YOUR ASSIGNMENT: What lines of the data below include the word "SundayMondayTuesdayWednesdayThursdayFrid"? Report them by copying each.

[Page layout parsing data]
────────
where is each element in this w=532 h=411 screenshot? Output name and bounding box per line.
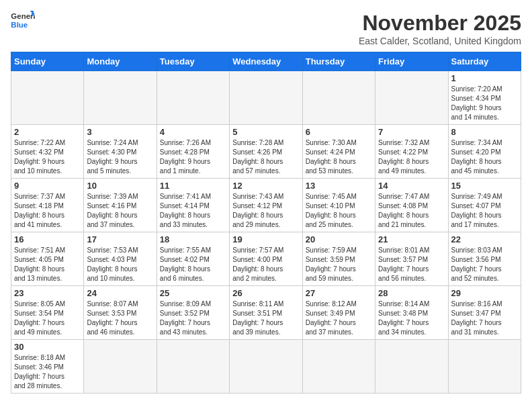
day-info: Sunrise: 7:37 AM Sunset: 4:18 PM Dayligh…	[14, 192, 81, 230]
day-number: 25	[160, 288, 226, 298]
calendar-day-cell	[302, 340, 375, 394]
calendar-day-cell	[84, 340, 157, 394]
svg-text:General: General	[11, 12, 35, 20]
day-info: Sunrise: 7:53 AM Sunset: 4:03 PM Dayligh…	[87, 246, 153, 283]
day-number: 22	[451, 234, 518, 244]
calendar-week-row: 23Sunrise: 8:05 AM Sunset: 3:54 PM Dayli…	[11, 286, 521, 340]
day-number: 11	[160, 181, 226, 191]
calendar-day-cell	[84, 71, 157, 125]
calendar-day-cell: 19Sunrise: 7:57 AM Sunset: 4:00 PM Dayli…	[230, 232, 302, 286]
title-block: November 2025 East Calder, Scotland, Uni…	[359, 11, 521, 46]
calendar-day-cell: 20Sunrise: 7:59 AM Sunset: 3:59 PM Dayli…	[302, 232, 375, 286]
day-number: 9	[14, 181, 81, 191]
day-info: Sunrise: 8:12 AM Sunset: 3:49 PM Dayligh…	[306, 300, 372, 337]
day-info: Sunrise: 8:01 AM Sunset: 3:57 PM Dayligh…	[378, 246, 445, 283]
day-info: Sunrise: 7:32 AM Sunset: 4:22 PM Dayligh…	[378, 138, 445, 176]
calendar-day-cell: 18Sunrise: 7:55 AM Sunset: 4:02 PM Dayli…	[157, 232, 229, 286]
day-number: 5	[232, 127, 299, 137]
calendar-table: SundayMondayTuesdayWednesdayThursdayFrid…	[11, 52, 521, 394]
weekday-header-tuesday: Tuesday	[157, 52, 229, 71]
day-number: 10	[87, 181, 153, 191]
day-info: Sunrise: 7:20 AM Sunset: 4:34 PM Dayligh…	[451, 85, 518, 122]
day-number: 17	[87, 234, 153, 244]
day-number: 7	[378, 127, 445, 137]
day-info: Sunrise: 7:57 AM Sunset: 4:00 PM Dayligh…	[232, 246, 299, 283]
calendar-day-cell: 1Sunrise: 7:20 AM Sunset: 4:34 PM Daylig…	[448, 71, 521, 125]
calendar-day-cell	[375, 340, 448, 394]
weekday-header-monday: Monday	[84, 52, 157, 71]
calendar-day-cell: 24Sunrise: 8:07 AM Sunset: 3:53 PM Dayli…	[84, 286, 157, 340]
calendar-day-cell: 4Sunrise: 7:26 AM Sunset: 4:28 PM Daylig…	[157, 125, 229, 179]
day-info: Sunrise: 7:51 AM Sunset: 4:05 PM Dayligh…	[14, 246, 81, 283]
day-info: Sunrise: 8:07 AM Sunset: 3:53 PM Dayligh…	[87, 300, 153, 337]
calendar-day-cell: 23Sunrise: 8:05 AM Sunset: 3:54 PM Dayli…	[11, 286, 84, 340]
day-info: Sunrise: 8:05 AM Sunset: 3:54 PM Dayligh…	[14, 300, 81, 337]
day-number: 30	[14, 342, 81, 352]
calendar-day-cell	[302, 71, 375, 125]
calendar-day-cell	[11, 71, 84, 125]
calendar-day-cell	[375, 71, 448, 125]
day-info: Sunrise: 8:11 AM Sunset: 3:51 PM Dayligh…	[232, 300, 299, 337]
day-number: 4	[160, 127, 226, 137]
day-number: 6	[306, 127, 372, 137]
day-number: 16	[14, 234, 81, 244]
day-info: Sunrise: 7:55 AM Sunset: 4:02 PM Dayligh…	[160, 246, 226, 283]
calendar-week-row: 16Sunrise: 7:51 AM Sunset: 4:05 PM Dayli…	[11, 232, 521, 286]
day-number: 12	[232, 181, 299, 191]
weekday-header-saturday: Saturday	[448, 52, 521, 71]
calendar-day-cell: 15Sunrise: 7:49 AM Sunset: 4:07 PM Dayli…	[448, 179, 521, 232]
calendar-day-cell: 13Sunrise: 7:45 AM Sunset: 4:10 PM Dayli…	[302, 179, 375, 232]
day-info: Sunrise: 7:39 AM Sunset: 4:16 PM Dayligh…	[87, 192, 153, 230]
weekday-header-row: SundayMondayTuesdayWednesdayThursdayFrid…	[11, 52, 521, 71]
calendar-day-cell: 12Sunrise: 7:43 AM Sunset: 4:12 PM Dayli…	[230, 179, 302, 232]
day-info: Sunrise: 7:22 AM Sunset: 4:32 PM Dayligh…	[14, 138, 81, 176]
weekday-header-sunday: Sunday	[11, 52, 84, 71]
calendar-day-cell: 10Sunrise: 7:39 AM Sunset: 4:16 PM Dayli…	[84, 179, 157, 232]
calendar-day-cell: 8Sunrise: 7:34 AM Sunset: 4:20 PM Daylig…	[448, 125, 521, 179]
calendar-day-cell: 30Sunrise: 8:18 AM Sunset: 3:46 PM Dayli…	[11, 340, 84, 394]
day-number: 26	[232, 288, 299, 298]
day-number: 21	[378, 234, 445, 244]
day-info: Sunrise: 7:59 AM Sunset: 3:59 PM Dayligh…	[306, 246, 372, 283]
day-number: 19	[232, 234, 299, 244]
calendar-day-cell: 16Sunrise: 7:51 AM Sunset: 4:05 PM Dayli…	[11, 232, 84, 286]
day-info: Sunrise: 7:41 AM Sunset: 4:14 PM Dayligh…	[160, 192, 226, 230]
calendar-week-row: 30Sunrise: 8:18 AM Sunset: 3:46 PM Dayli…	[11, 340, 521, 394]
calendar-day-cell: 28Sunrise: 8:14 AM Sunset: 3:48 PM Dayli…	[375, 286, 448, 340]
calendar-week-row: 2Sunrise: 7:22 AM Sunset: 4:32 PM Daylig…	[11, 125, 521, 179]
day-info: Sunrise: 8:03 AM Sunset: 3:56 PM Dayligh…	[451, 246, 518, 283]
day-number: 3	[87, 127, 153, 137]
day-info: Sunrise: 7:28 AM Sunset: 4:26 PM Dayligh…	[232, 138, 299, 176]
day-number: 23	[14, 288, 81, 298]
weekday-header-thursday: Thursday	[302, 52, 375, 71]
day-info: Sunrise: 7:45 AM Sunset: 4:10 PM Dayligh…	[306, 192, 372, 230]
weekday-header-wednesday: Wednesday	[230, 52, 302, 71]
location-subtitle: East Calder, Scotland, United Kingdom	[359, 36, 521, 46]
calendar-week-row: 1Sunrise: 7:20 AM Sunset: 4:34 PM Daylig…	[11, 71, 521, 125]
calendar-day-cell	[230, 71, 302, 125]
calendar-day-cell: 22Sunrise: 8:03 AM Sunset: 3:56 PM Dayli…	[448, 232, 521, 286]
day-number: 15	[451, 181, 518, 191]
calendar-day-cell	[230, 340, 302, 394]
calendar-day-cell: 17Sunrise: 7:53 AM Sunset: 4:03 PM Dayli…	[84, 232, 157, 286]
day-number: 13	[306, 181, 372, 191]
calendar-day-cell: 3Sunrise: 7:24 AM Sunset: 4:30 PM Daylig…	[84, 125, 157, 179]
calendar-day-cell: 9Sunrise: 7:37 AM Sunset: 4:18 PM Daylig…	[11, 179, 84, 232]
day-info: Sunrise: 7:43 AM Sunset: 4:12 PM Dayligh…	[232, 192, 299, 230]
day-info: Sunrise: 7:34 AM Sunset: 4:20 PM Dayligh…	[451, 138, 518, 176]
day-number: 1	[451, 73, 518, 83]
day-number: 18	[160, 234, 226, 244]
calendar-day-cell: 7Sunrise: 7:32 AM Sunset: 4:22 PM Daylig…	[375, 125, 448, 179]
calendar-day-cell: 14Sunrise: 7:47 AM Sunset: 4:08 PM Dayli…	[375, 179, 448, 232]
calendar-day-cell: 2Sunrise: 7:22 AM Sunset: 4:32 PM Daylig…	[11, 125, 84, 179]
calendar-day-cell: 6Sunrise: 7:30 AM Sunset: 4:24 PM Daylig…	[302, 125, 375, 179]
calendar-day-cell: 21Sunrise: 8:01 AM Sunset: 3:57 PM Dayli…	[375, 232, 448, 286]
calendar-day-cell: 26Sunrise: 8:11 AM Sunset: 3:51 PM Dayli…	[230, 286, 302, 340]
logo: General Blue	[11, 11, 35, 31]
calendar-day-cell: 11Sunrise: 7:41 AM Sunset: 4:14 PM Dayli…	[157, 179, 229, 232]
day-info: Sunrise: 8:14 AM Sunset: 3:48 PM Dayligh…	[378, 300, 445, 337]
day-info: Sunrise: 7:49 AM Sunset: 4:07 PM Dayligh…	[451, 192, 518, 230]
day-info: Sunrise: 7:47 AM Sunset: 4:08 PM Dayligh…	[378, 192, 445, 230]
calendar-week-row: 9Sunrise: 7:37 AM Sunset: 4:18 PM Daylig…	[11, 179, 521, 232]
day-number: 14	[378, 181, 445, 191]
────────
EXERCISE ANSWER:
calendar-table: SundayMondayTuesdayWednesdayThursdayFrid…	[11, 52, 521, 394]
weekday-header-row: SundayMondayTuesdayWednesdayThursdayFrid…	[11, 52, 521, 71]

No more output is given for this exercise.